Foto & chiu assai (pics & more)
La Cappella Palatina
Un bagliore di luce che ti illumina gli occhi, una esplosione di oro dentro ad un ambiente raccolto che ti lascia senza parole: ecco cosa è per me la Cappella Palatina di Palermo, ovvero la cappella privata della famiglia reale normanna.
La cappella, infatti, è compresa nel plesso del Palazzo Reale dei Normanni, gli “Uomini del nord” provenienti dalla Normandia, che hanno dominato il meridione tra il primo e il secondo secolo degli anni 1000.

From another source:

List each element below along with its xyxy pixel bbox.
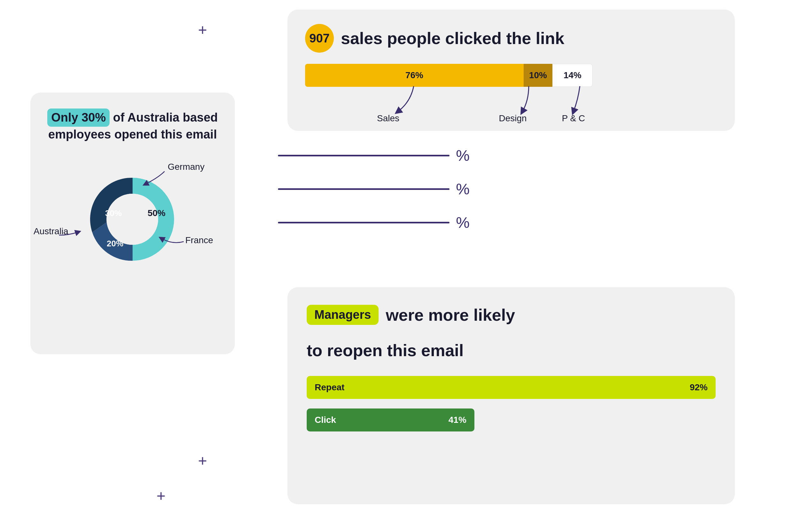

Durante la dinastia Normanna, Palermo si è arricchita di una serie di strutture cittadine che la rendono oggi così attrattiva e visitata dai turisti. Dal 2015 il Palazzo è diventato Patrimonio dell’Umanità Unesco.
​
Alla cappella si accede salendo da una delle scale del palazzo, dal porticato del primo piano della struttura. I visitatori sono accolti all'ingresso nella parte laterale della navata destra, posizione “strategica” per ammirare già dal primo passo la chiesa in una ampia visione di insieme, nei suoi mosaici tutti d’oro, nei tetti intagliati, nelle colonne e negli archetti che accompagnano le geometrie strutturali in una danza regolare che addolcisce il campo visivo dentro ad un sfondo così ricco di colore e dettagli.
Una volta entrati e andando sulla destra, ci si avvicina alla parte dell’altare e subito lo sguardo volge verso l’alto, in direzione dell'abside centrale e della cupola, anche queste dorate e dominate dalla figura del Cristo Pantocratore, nella tipica rappresentazione con la mano destra alzata e benedicente.
E con l’osservazione di questo “angolo” maestoso che comincia per lo spettatore un viaggio verso delle culture così lontane eppure così vive e presenti davanti agli occhi.
Non descriverò particolari della cappella o parti dell’edificio così come si potrebbe trovare in un libro di storia dell’arte o in una guida sulle ricchezze di Palermo: vorrei piuttosto trasmettere a chi legge un punto di vista personale ed emozionale, di una visitatrice locale che riscopre qualcosa di nuovo ad ogni visita.
​
Per quanto ogni dettaglio della cappella sia unico e carico di significato, quello che mi colpisce veramente e che mi trasmette quella sensazione di meraviglia tipica di ogni ingresso, è il panorama complessivo generato dalla peculiarità distinta di ogni elemento: il dorato dei mosaici che tappezzano le pareti e le absidi, i pavimenti di marmo e le decorazioni di pietre preziose, il tetto lavorato con dei particolari intagli e le forme geometriche che compongono una trama di legno araba, le iscrizioni in greco e in latino, le scene rappresentate nei disegni che raccontano storie lontane. E per quanto tu possa fermarti per ammirare una parte, senti l’irrefrenabile richiamo dalle altre che ti circondano e che ti portano a girarti continuamente come se stessi danzando. Non significa osservare distrattamente, non significa non avere cura del particolare: significa tornare più e più volte su uno stesso elemento decorativo e cercare un significato nuovo ad ogni sguardo; significa aprirsi ad una bellezza senza tempo, difficile da rintracciare nella quotidianità delle nostre vite frenetiche; significa lasciarsi trasportare da una storia che si fa viva davanti a noi e che ci racconta della cura e della dedizione dei nostri antenati verso l’arricchimento dei loro luoghi di vita.
E allora, quando sei arrivato alla navata sinistra e ti accingi ad uscire, nuove domande senti nascere dentro di te e il desiderio di guardare ancora quel bagliore dorato che ti lasci alle spalle si trasforma nella certezza del ritorno.